Metadata-Version: 2.4
Name: ranchero
Version: 0.1.0rc21
Summary: Ranchero: metadata wrangling for bioinformatics
Author: Ash O'Farrell
License-Expression: GPL-3.0
Requires-Python: >=3.9
Description-Content-Type: text/markdown
License-File: LICENSE
Requires-Dist: pandas>=2.0.0
Requires-Dist: polars==1.27.0
Requires-Dist: pyarrow
Requires-Dist: tqdm
Requires-Dist: xmltodict==0.14.2
Requires-Dist: pyyaml
Dynamic: license-file

# Ranchero
Is your mycobacterial metadata a mess? Grab the *M. bovis* by the horns with Ranchero.

Ranchero is a Python solution to the dozens of different metadata formats used in genomic datasets. While it is specifically focused on NCBI's collection of *Mycobacterium tuberculosis complex* metadata, it still has utility for other organisms.

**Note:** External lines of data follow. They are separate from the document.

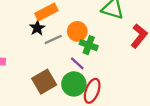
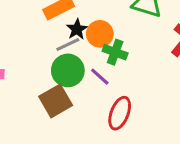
black star: (37, 28) -> (77, 29), moved
green circle: (74, 84) -> (68, 70), moved

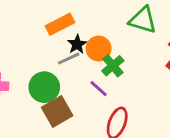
green cross: (115, 52) -> (113, 66), turned 30
green circle: (68, 70) -> (44, 87), moved

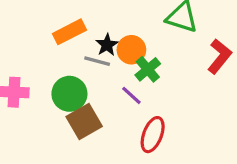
orange rectangle: (60, 24) -> (69, 32), moved
gray line: (69, 59) -> (97, 61), turned 40

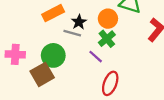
orange circle: (131, 50) -> (108, 19), moved
brown square: (84, 122) -> (42, 74), moved

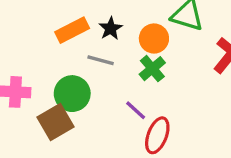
black star: (79, 22) -> (111, 28), moved
purple line: (96, 57) -> (136, 110), moved

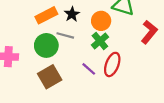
green circle: (72, 94) -> (46, 45), moved
brown square: (55, 122) -> (50, 77), moved
red ellipse: (157, 135) -> (112, 64), moved

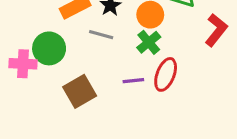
green circle: (46, 45) -> (49, 48), moved
purple line: (89, 69) -> (133, 81), turned -48

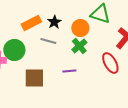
red ellipse: (166, 74) -> (110, 63), moved, turned -50
brown square: (80, 91) -> (34, 78), turned 30

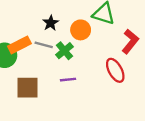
orange rectangle: (31, 23) -> (19, 45), moved
green cross: (79, 46) -> (64, 51), moved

GitHub: [github.com/aofarrel/ranchero](https://github.com/aofarrel/ranchero)

 ## Features
 * Pre-configured to standardize dozens of common NCBI metadata fields
 * Input a TSV/JSON/CSV of new samples and their metadata into a dataframe
 * Merge columns of similar data types into a single column, filling in nulls/empty values as you go
 * Input a TSV of metadata to "inject" into an existing dataframe, optionally overriding metadata already present
 * Flatten all of those "missing" and "Not Applicable" strings into proper null values
 * Convert countries into three-letter country codes per [ISO 3166](https://en.wikipedia.org/wiki/List_of_ISO_3166_country_codes)
 * Convert dates to YYYY-MM-DD format into an [ISO 8601](https://en.wikipedia.org/wiki/ISO_8601)-like format
 * Convert common host animal names to the standardized *Genus species* format when possible, as well a common name
 * (tuberculosis only) Convert old-school strain names (Beijing, LAM, etc) to the modern lineage system (L2.2.1, L4.3, etc)

 ## Dependencies
 * Python 3.11-ish (3.9+ should be okay)
 * [pandas](https://pandas.pydata.org/) >= 2.0.0
 * [pyarrow](https://pypi.org/project/pyarrow/), even if not working with Apache Arrow datasets
 * [polars](https://github.com/pola-rs/polars) for Python == 1.27.0
 * [tqdm](https://github.com/tqdm/tqdm)
 * xmltodict for working with Enterz Direct files


 ## Supported inputs

  | Platform                | Expected format                     | Ranchero function   |
  |-------------------------|-------------------------------------|---------------------|
  | BigQuery                | newline-delimited JSONL<sup>†</sup> | from_bigquery()     |
  | Enterz Direct (efetch)  | XML<sup>‡</sup>                     | from_efetch()       |
  | NCBI SRA web search     | XML<sup>‡</sup>                     | from_efetch()       |
  | Excel/LibreOffice       | TSV (XLSX not supported)            | from_tsv()          |
  | Google Sheets           | TSV                                 | from_tsv()          |
  | NCBI Run Selector       | CSV                                 | from_run_selector() |
  | basically anything else | TSV                                 | from_tsv()          |

   <sup>†</sup> BQ typically outputs JSONs in a format polars does not like; from_bigquery() will fix it on the fly.  
   <sup>‡</sup> efetch typically outputs an invalid XML; from_efetch() will fix it on the fly. However, note that only `-db sra -format native -mode xml` and output from NCBI SRA web search is supported.